Nordic Council: No plans to stop using “the Nordic model”

08.01.15 | News
Höskuldur Þórhallsson
Photographer
Magnus Fröderberg/norden.org
Very surprising and difficult in practice. This is how the President of the Nordic Council described the decision of the Swedish Court of Patent Appeals to grant Sweden’s Social Democrats the exclusive right to the brand “the Nordic model”.

“The Court of Patent Appeal’s ruling is very surprising. Official Nordic co-operation has been using the term ‘the Nordic model’ in a variety of contexts for decades now, irrespective of the political majority representing the government or parliament,” explains the President of the Nordic Council, Höskuldur Þórhallsson (Progressive, Nordic Council Centre Group).

“With this in mind, the Nordic Council reiterates that the Nordic model belongs to everyone in the Region and that this ruling will not affect our use of the term,” Þórhallsson stresses.

In April 2014 the Presidium of the Nordic Council decided to appeal the Swedish Patent and Registration Office’s (PRV) rejection of the first objection lodged by official Nordic co-operation in the case.

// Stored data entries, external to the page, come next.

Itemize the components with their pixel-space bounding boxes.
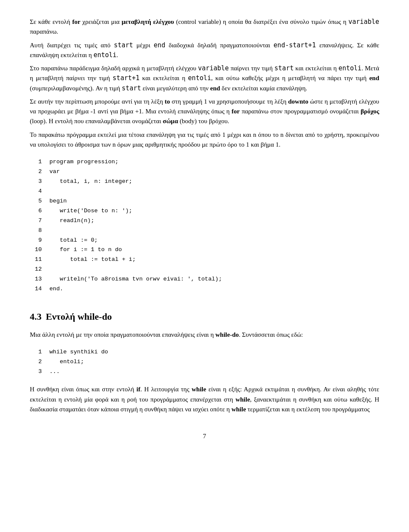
- code-line-6: 6 write('Dose to n: ');: [30, 206, 379, 216]
- code-line-11: 11 total := total + i;: [30, 255, 379, 265]
- line-num-2: 2: [30, 167, 42, 177]
- intro-paragraph-3: Στο παραπάνω παράδειγμα δηλαδή αρχικά η …: [30, 64, 379, 93]
- section-43-paragraph-1: Μια άλλη εντολή με την οποία πραγματοποι…: [30, 330, 379, 340]
- intro-paragraph-2: Αυτή διατρέχει τις τιμές από start μέχρι…: [30, 40, 379, 61]
- code-line-1: 1 program progression;: [30, 157, 379, 167]
- code2-line-3: 3 ...: [30, 367, 379, 377]
- code-line-9: 9 total := 0;: [30, 236, 379, 246]
- intro-paragraph-1: Σε κάθε εντολή for χρειάζεται μια μεταβλ…: [30, 17, 379, 37]
- line-num-4: 4: [30, 187, 42, 197]
- code-text-14: end.: [49, 284, 63, 294]
- intro-paragraph-5: Το παρακάτω πρόγραμμα εκτελεί μια τέτοια…: [30, 130, 379, 150]
- code-text-6: write('Dose to n: ');: [49, 206, 132, 216]
- code-line-8: 8: [30, 226, 379, 236]
- line-num-13: 13: [30, 275, 42, 284]
- line-num-7: 7: [30, 216, 42, 226]
- line-num-6: 6: [30, 206, 42, 216]
- code-text-9: total := 0;: [49, 236, 98, 246]
- code-line-13: 13 writeln('To a8roisma tvn orwv eivai: …: [30, 275, 379, 284]
- code2-num-2: 2: [30, 357, 42, 367]
- code-line-7: 7 readln(n);: [30, 216, 379, 226]
- code-text-11: total := total + i;: [49, 255, 136, 265]
- page-number: 7: [30, 431, 379, 441]
- code2-line-2: 2 entoli;: [30, 357, 379, 367]
- code-line-5: 5 begin: [30, 197, 379, 206]
- intro-paragraph-4: Σε αυτήν την περίπτωση μπορούμε αντί για…: [30, 97, 379, 127]
- section-43-paragraph-2: Η συνθήκη είναι όπως και στην εντολή if.…: [30, 385, 379, 414]
- code-line-10: 10 for i := 1 to n do: [30, 245, 379, 255]
- line-num-12: 12: [30, 265, 42, 275]
- code-line-14: 14 end.: [30, 284, 379, 294]
- code2-num-1: 1: [30, 347, 42, 357]
- code2-text-1: while synthiki do: [49, 347, 108, 357]
- code-text-13: writeln('To a8roisma tvn orwv eivai: ', …: [49, 275, 222, 284]
- code-text-1: program progression;: [49, 157, 118, 167]
- code2-text-2: entoli;: [49, 357, 84, 367]
- code-line-12: 12: [30, 265, 379, 275]
- code-block-1: 1 program progression; 2 var 3 total, i,…: [30, 157, 379, 294]
- code-text-3: total, i, n: integer;: [49, 177, 132, 187]
- section-43-number: 4.3: [30, 311, 42, 322]
- section-43-heading: 4.3Εντολή while-do: [30, 309, 379, 324]
- line-num-9: 9: [30, 236, 42, 246]
- code-text-7: readln(n);: [49, 216, 94, 226]
- code2-text-3: ...: [49, 367, 60, 377]
- code-block-2: 1 while synthiki do 2 entoli; 3 ...: [30, 347, 379, 377]
- section-43-title: Εντολή while-do: [46, 311, 112, 322]
- line-num-8: 8: [30, 226, 42, 236]
- line-num-14: 14: [30, 284, 42, 294]
- line-num-11: 11: [30, 255, 42, 265]
- code-line-3: 3 total, i, n: integer;: [30, 177, 379, 187]
- code-line-2: 2 var: [30, 167, 379, 177]
- code-text-2: var: [49, 167, 60, 177]
- line-num-10: 10: [30, 245, 42, 255]
- line-num-1: 1: [30, 157, 42, 167]
- code-text-5: begin: [49, 197, 67, 206]
- page-content: Σε κάθε εντολή for χρειάζεται μια μεταβλ…: [30, 17, 379, 441]
- line-num-3: 3: [30, 177, 42, 187]
- code2-line-1: 1 while synthiki do: [30, 347, 379, 357]
- code-line-4: 4: [30, 187, 379, 197]
- code2-num-3: 3: [30, 367, 42, 377]
- code-text-10: for i := 1 to n do: [49, 245, 122, 255]
- line-num-5: 5: [30, 197, 42, 206]
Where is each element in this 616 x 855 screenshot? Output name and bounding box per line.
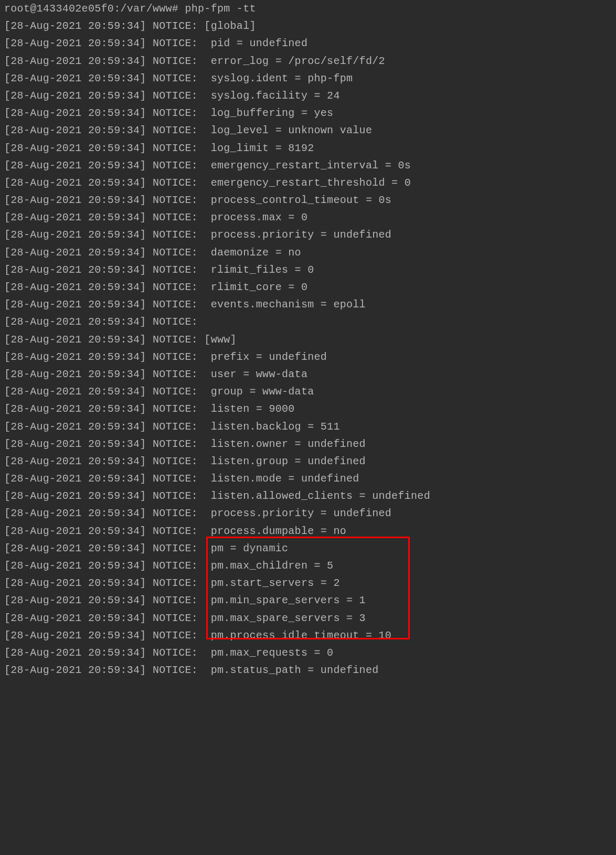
log-line: [28-Aug-2021 20:59:34] NOTICE: listen.gr… [4,453,612,470]
log-line: [28-Aug-2021 20:59:34] NOTICE: [global] [4,17,612,35]
log-line: [28-Aug-2021 20:59:34] NOTICE: listen.mo… [4,470,612,487]
log-line: [28-Aug-2021 20:59:34] NOTICE: log_limit… [4,140,612,157]
log-line: [28-Aug-2021 20:59:34] NOTICE: pm.max_sp… [4,610,612,627]
log-line: [28-Aug-2021 20:59:34] NOTICE: emergency… [4,157,612,174]
log-line: [28-Aug-2021 20:59:34] NOTICE: pm.proces… [4,627,612,644]
log-line: [28-Aug-2021 20:59:34] NOTICE: process.p… [4,226,612,243]
log-line: [28-Aug-2021 20:59:34] NOTICE: pm.max_re… [4,644,612,661]
log-line: [28-Aug-2021 20:59:34] NOTICE: rlimit_fi… [4,261,612,279]
log-line: [28-Aug-2021 20:59:34] NOTICE: [4,313,612,330]
log-line: [28-Aug-2021 20:59:34] NOTICE: log_level… [4,122,612,139]
log-line: [28-Aug-2021 20:59:34] NOTICE: listen.ow… [4,435,612,453]
log-line: [28-Aug-2021 20:59:34] NOTICE: rlimit_co… [4,279,612,296]
log-line: [28-Aug-2021 20:59:34] NOTICE: prefix = … [4,348,612,366]
log-line: [28-Aug-2021 20:59:34] NOTICE: error_log… [4,52,612,70]
log-line: [28-Aug-2021 20:59:34] NOTICE: syslog.fa… [4,87,612,104]
log-line: [28-Aug-2021 20:59:34] NOTICE: syslog.id… [4,70,612,87]
log-line: [28-Aug-2021 20:59:34] NOTICE: listen = … [4,400,612,418]
log-line: [28-Aug-2021 20:59:34] NOTICE: group = w… [4,383,612,400]
log-line: [28-Aug-2021 20:59:34] NOTICE: process.p… [4,505,612,522]
log-line: [28-Aug-2021 20:59:34] NOTICE: listen.ba… [4,418,612,435]
log-line: [28-Aug-2021 20:59:34] NOTICE: pm.max_ch… [4,557,612,574]
log-line: [28-Aug-2021 20:59:34] NOTICE: log_buffe… [4,104,612,122]
log-line: [28-Aug-2021 20:59:34] NOTICE: process.d… [4,522,612,540]
log-line: [28-Aug-2021 20:59:34] NOTICE: daemonize… [4,244,612,261]
log-line: [28-Aug-2021 20:59:34] NOTICE: events.me… [4,296,612,313]
log-line: [28-Aug-2021 20:59:34] NOTICE: pm.start_… [4,574,612,592]
log-line: [28-Aug-2021 20:59:34] NOTICE: pid = und… [4,35,612,52]
shell-prompt-line: root@1433402e05f0:/var/www# php-fpm -tt [4,0,612,17]
terminal-window[interactable]: root@1433402e05f0:/var/www# php-fpm -tt … [0,0,616,855]
log-line: [28-Aug-2021 20:59:34] NOTICE: pm = dyna… [4,540,612,557]
log-line: [28-Aug-2021 20:59:34] NOTICE: user = ww… [4,366,612,383]
log-line: [28-Aug-2021 20:59:34] NOTICE: emergency… [4,174,612,191]
log-line: [28-Aug-2021 20:59:34] NOTICE: listen.al… [4,487,612,505]
log-output: [28-Aug-2021 20:59:34] NOTICE: [global][… [4,17,612,679]
log-line: [28-Aug-2021 20:59:34] NOTICE: process.m… [4,209,612,226]
log-line: [28-Aug-2021 20:59:34] NOTICE: pm.status… [4,661,612,679]
log-line: [28-Aug-2021 20:59:34] NOTICE: process_c… [4,191,612,209]
log-line: [28-Aug-2021 20:59:34] NOTICE: pm.min_sp… [4,592,612,609]
log-line: [28-Aug-2021 20:59:34] NOTICE: [www] [4,331,612,348]
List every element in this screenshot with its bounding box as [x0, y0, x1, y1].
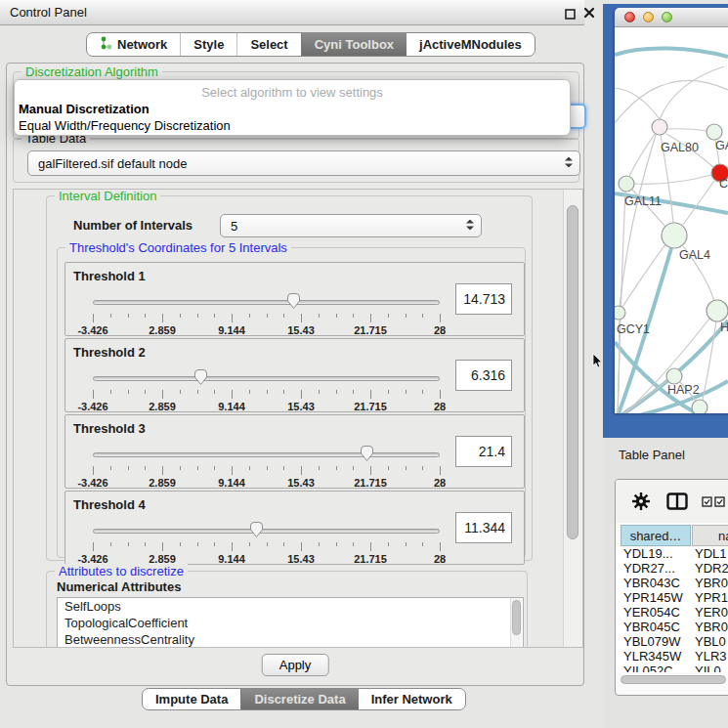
algorithm-option[interactable]: Manual Discretization: [15, 101, 570, 117]
list-scrollbar-thumb[interactable]: [512, 600, 521, 635]
threshold-slider[interactable]: -3.4262.8599.14415.4321.71528: [93, 292, 440, 337]
tick-mark: [128, 542, 129, 546]
network-node[interactable]: [707, 124, 722, 140]
network-canvas[interactable]: GAL80GACGAL11GAL4GCY1HHAP2: [615, 27, 728, 413]
zoom-window-icon[interactable]: [662, 12, 672, 22]
close-window-icon[interactable]: [624, 12, 635, 22]
tab-impute-data[interactable]: Impute Data: [143, 689, 240, 709]
tick-mark: [301, 542, 302, 551]
numerical-attributes-list[interactable]: SelfLoopsTopologicalCoefficientBetweenne…: [57, 597, 524, 648]
checkbox-icon[interactable]: [702, 495, 712, 510]
network-node[interactable]: [692, 400, 707, 413]
table-data-combobox[interactable]: galFiltered.sif default node: [27, 150, 580, 176]
tick-mark: [370, 390, 371, 399]
tick-label: 21.715: [354, 477, 387, 489]
tick-label: 9.144: [218, 553, 245, 565]
attribute-list-item[interactable]: SelfLoops: [58, 598, 523, 615]
list-scrollbar[interactable]: [510, 598, 522, 648]
tick-label: 9.144: [218, 477, 245, 489]
table-horizontal-scrollbar[interactable]: [618, 674, 728, 686]
slider-handle[interactable]: [193, 368, 208, 386]
table-row[interactable]: YPR145WYPR1: [616, 590, 728, 605]
table-row[interactable]: YBR043CYBR0: [616, 576, 728, 590]
network-node[interactable]: [662, 223, 687, 248]
split-columns-icon[interactable]: [666, 492, 688, 513]
application-window: Control Panel NetworkStyleSelectCyni Too…: [0, 0, 728, 728]
threshold-value-field[interactable]: 6.316: [455, 360, 512, 391]
tick-mark: [336, 390, 337, 394]
network-node[interactable]: [619, 176, 634, 192]
tick-mark: [353, 542, 354, 546]
network-node[interactable]: [652, 119, 667, 135]
table-row[interactable]: YBL079WYBL0: [616, 634, 728, 649]
cell-name: YDR2: [695, 561, 728, 576]
tick-mark: [232, 542, 233, 551]
tick-label: 28: [434, 553, 446, 565]
threshold-panel: Threshold 1-3.4262.8599.14415.4321.71528…: [64, 262, 525, 336]
threshold-value-field[interactable]: 21.4: [455, 436, 512, 467]
table-row[interactable]: YLR345WYLR3: [616, 649, 728, 664]
column-header[interactable]: na: [692, 525, 728, 546]
network-node[interactable]: [615, 306, 625, 320]
cell-shared-name: YLR345W: [623, 649, 681, 664]
algorithm-option[interactable]: Equal Width/Frequency Discretization: [15, 117, 570, 134]
tick-mark: [214, 466, 215, 470]
threshold-slider[interactable]: -3.4262.8599.14415.4321.71528: [93, 368, 440, 413]
threshold-panel: Threshold 2-3.4262.8599.14415.4321.71528…: [64, 338, 525, 412]
threshold-label: Threshold 1: [73, 269, 146, 283]
network-edge[interactable]: [629, 134, 655, 176]
slider-handle[interactable]: [249, 521, 264, 538]
tick-mark: [422, 314, 423, 318]
tick-mark: [283, 466, 284, 470]
tab-network[interactable]: Network: [87, 33, 180, 56]
interval-definition-group-title: Interval Definition: [55, 189, 160, 203]
network-edge[interactable]: [683, 181, 714, 225]
minimize-window-icon[interactable]: [643, 12, 654, 22]
tab-label: Discretize Data: [254, 692, 345, 707]
network-node[interactable]: [707, 300, 728, 321]
network-edge[interactable]: [667, 129, 707, 131]
tab-discretize-data[interactable]: Discretize Data: [240, 689, 358, 709]
close-icon[interactable]: [583, 7, 595, 21]
threshold-value-field[interactable]: 11.344: [455, 512, 512, 543]
slider-handle[interactable]: [360, 445, 374, 462]
threshold-slider[interactable]: -3.4262.8599.14415.4321.71528: [93, 445, 440, 490]
slider-tick-labels: -3.4262.8599.14415.4321.71528: [93, 324, 440, 336]
tab-style[interactable]: Style: [180, 33, 236, 56]
table-row[interactable]: YDR27...YDR2: [616, 561, 728, 576]
tick-mark: [232, 390, 233, 399]
network-edge[interactable]: [634, 175, 711, 184]
table-row[interactable]: YDL19...YDL1: [616, 546, 728, 561]
table-horizontal-scrollbar-thumb[interactable]: [621, 675, 726, 684]
number-of-intervals-combobox[interactable]: 5: [220, 214, 482, 237]
threshold-slider[interactable]: -3.4262.8599.14415.4321.71528: [93, 521, 440, 566]
table-row[interactable]: YER054CYER0: [616, 605, 728, 620]
threshold-label: Threshold 4: [73, 497, 146, 512]
settings-scrollbar[interactable]: [563, 190, 582, 647]
threshold-value-field[interactable]: 14.713: [455, 283, 512, 315]
tick-mark: [422, 466, 423, 470]
network-edge[interactable]: [622, 244, 665, 307]
tab-cyni-toolbox[interactable]: Cyni Toolbox: [301, 33, 407, 56]
network-edge[interactable]: [660, 66, 724, 119]
gear-icon[interactable]: [631, 492, 651, 514]
network-window-titlebar[interactable]: [615, 8, 728, 27]
table-row[interactable]: YBR045CYBR0: [616, 620, 728, 634]
apply-button[interactable]: Apply: [262, 654, 329, 676]
attribute-list-item[interactable]: TopologicalCoefficient: [58, 615, 523, 631]
float-icon[interactable]: [565, 8, 576, 22]
tab-infer-network[interactable]: Infer Network: [359, 689, 465, 709]
network-edge[interactable]: [615, 48, 728, 57]
slider-handle[interactable]: [286, 292, 301, 310]
mouse-cursor: [592, 354, 603, 372]
network-edge[interactable]: [618, 192, 625, 413]
tab-jactivemnodules[interactable]: jActiveMNodules: [407, 33, 535, 56]
network-node[interactable]: [666, 368, 682, 384]
column-header[interactable]: shared…: [621, 525, 691, 546]
network-edge[interactable]: [615, 80, 728, 123]
settings-scrollbar-thumb[interactable]: [567, 205, 578, 539]
tab-select[interactable]: Select: [236, 33, 300, 56]
attribute-list-item[interactable]: BetweennessCentrality: [58, 631, 523, 648]
table-row[interactable]: YIL052CYIL0: [616, 664, 728, 672]
checkbox-icon[interactable]: [714, 495, 725, 510]
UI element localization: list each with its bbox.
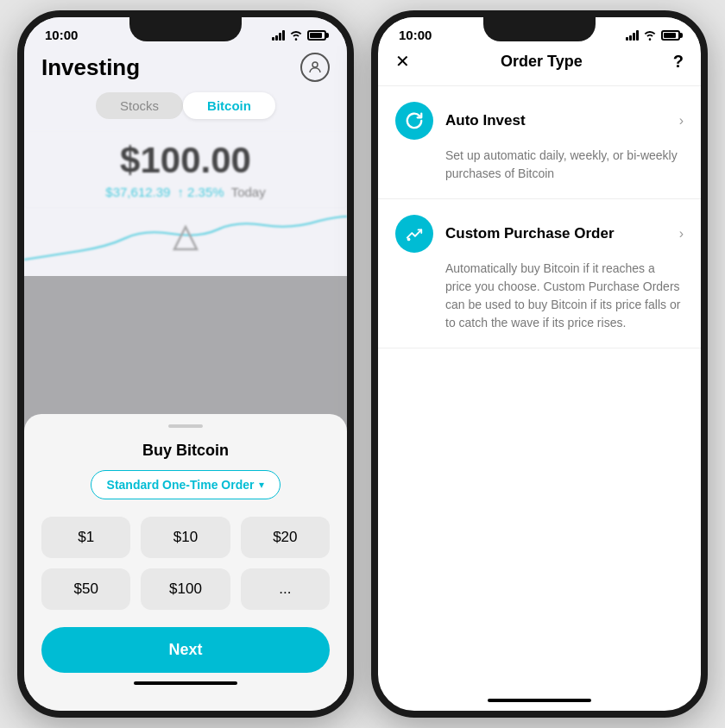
next-button[interactable]: Next [41,627,330,673]
tab-stocks[interactable]: Stocks [96,92,183,119]
custom-purchase-option[interactable]: Custom Purchase Order › Automatically bu… [378,199,701,348]
sheet-handle [168,424,203,428]
wifi-icon [289,30,303,41]
svg-point-0 [312,62,318,67]
order-type-label: Standard One-Time Order [107,478,255,492]
investing-header: Investing [24,46,347,92]
price-today: Today [231,185,266,199]
custom-purchase-row: Custom Purchase Order › [395,215,684,253]
amount-btn-more[interactable]: ... [241,568,330,610]
custom-purchase-chevron: › [679,226,684,242]
status-icons-right [626,30,680,41]
chevron-down-icon: ▾ [259,479,264,491]
custom-purchase-label: Custom Purchase Order [445,225,667,242]
home-indicator-right [488,699,591,702]
battery-icon [307,30,326,41]
auto-invest-option[interactable]: Auto Invest › Set up automatic daily, we… [378,86,701,199]
price-usd: $37,612.39 [105,185,170,199]
signal-icon [272,30,285,41]
close-button[interactable]: ✕ [395,51,410,72]
chart-area [24,208,347,277]
auto-invest-row: Auto Invest › [395,102,684,140]
right-phone: 10:00 ✕ Order Type ? Auto Invest [371,10,708,718]
battery-icon-right [661,30,680,41]
price-area: $100.00 $37,612.39 ↑ 2.35% Today [24,131,347,208]
home-indicator-left [134,681,237,685]
tab-bitcoin[interactable]: Bitcoin [183,92,275,119]
amount-btn-3[interactable]: $20 [241,517,330,558]
amount-btn-2[interactable]: $10 [141,517,230,558]
custom-purchase-icon [395,215,433,253]
amount-grid: $1 $10 $20 $50 $100 ... [41,517,330,610]
auto-invest-icon [395,102,433,140]
svg-marker-1 [174,227,197,249]
price-main: $100.00 [41,140,330,181]
status-icons-left [272,30,326,41]
amount-btn-1[interactable]: $1 [41,517,130,558]
help-button[interactable]: ? [673,52,684,72]
status-bar-left: 10:00 [24,17,347,46]
left-phone: 10:00 Investing Stocks Bitcoin $1 [17,10,354,718]
bottom-sheet: Buy Bitcoin Standard One-Time Order ▾ $1… [24,414,347,711]
investing-title: Investing [41,54,140,81]
auto-invest-desc: Set up automatic daily, weekly, or bi-we… [395,147,684,183]
tabs-row: Stocks Bitcoin [24,92,347,131]
time-right: 10:00 [399,28,432,42]
auto-invest-label: Auto Invest [445,112,667,129]
amount-btn-4[interactable]: $50 [41,568,130,610]
wifi-icon-right [643,30,657,41]
time-left: 10:00 [45,28,78,42]
price-change: ↑ 2.35% [177,185,224,199]
sheet-title: Buy Bitcoin [41,442,330,460]
svg-point-2 [407,238,411,242]
custom-purchase-desc: Automatically buy Bitcoin if it reaches … [395,260,684,332]
status-bar-right: 10:00 [378,17,701,46]
order-type-selector[interactable]: Standard One-Time Order ▾ [91,470,281,499]
profile-icon[interactable] [300,53,330,82]
price-sub: $37,612.39 ↑ 2.35% Today [41,185,330,199]
order-type-header: ✕ Order Type ? [378,46,701,86]
amount-btn-5[interactable]: $100 [141,568,230,610]
order-type-title: Order Type [501,53,583,71]
signal-icon-right [626,30,639,41]
auto-invest-chevron: › [679,113,684,129]
chart-logo-icon [173,225,199,251]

The Presidium noted in its appeal that “the term ‘the Nordic model’ is general Nordic intellectual property and cannot be regarded as exclusively Swedish or belonging to a particular political group. It is part of the cultural and political heritage of the entire Region and its people.”

The President also points out the fundamental and practical absurdity of legally protecting a term already used in a much broader context that within a single country or party-political context.

“The Nordic model is a term that several countries identify with and use regularly. Just within the scope of official Nordic co-operation, a whole range of annual publications feature the term,” he stresses. 

The Nordic Council is the official inter-parliamentary body of the Nordic Region. It was founded in 1952 and usually holds two sessions a year, at which MPs from the Nordic countries and autonomous territories discuss and debate topical political issues affecting Nordic co-operation.